Task requirements ▸ From the data that follows, copy every line with the string "frågor".

Exercise inputs START

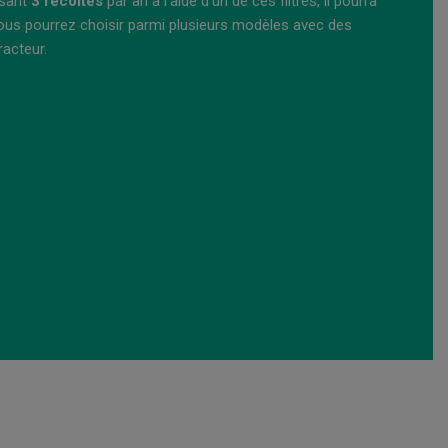
isant
3 récoltes
par an à l’aide d’un de ces filtres, il pourra
Vous pourrez choisir parmi plusieurs modèles avec des
racteur.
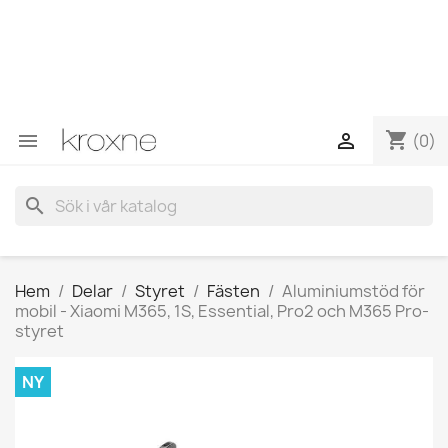
Om du inte har hittat produkten du letar efter eller har
frågor om en specifik produkt kan du kontakta oss via
WhatsApp för att få ett snabbare svar på dina frågor -->
WhatsApp +34 696403761
shopping_cart


(0)
search
Hem
Delar
Styret
Fästen
Aluminiumstöd för
mobil - Xiaomi M365, 1S, Essential, Pro2 och M365 Pro-
styret
NY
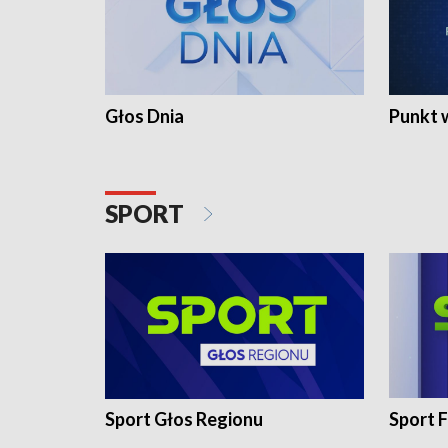
Głos Dnia
Punkt 
SPORT
Sport Głos Regionu
Sport F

Exercise inputs END

Exercise solution ▸
frågor om en specifik produkt kan du kontakta oss via
WhatsApp för att få ett snabbare svar på dina frågor -->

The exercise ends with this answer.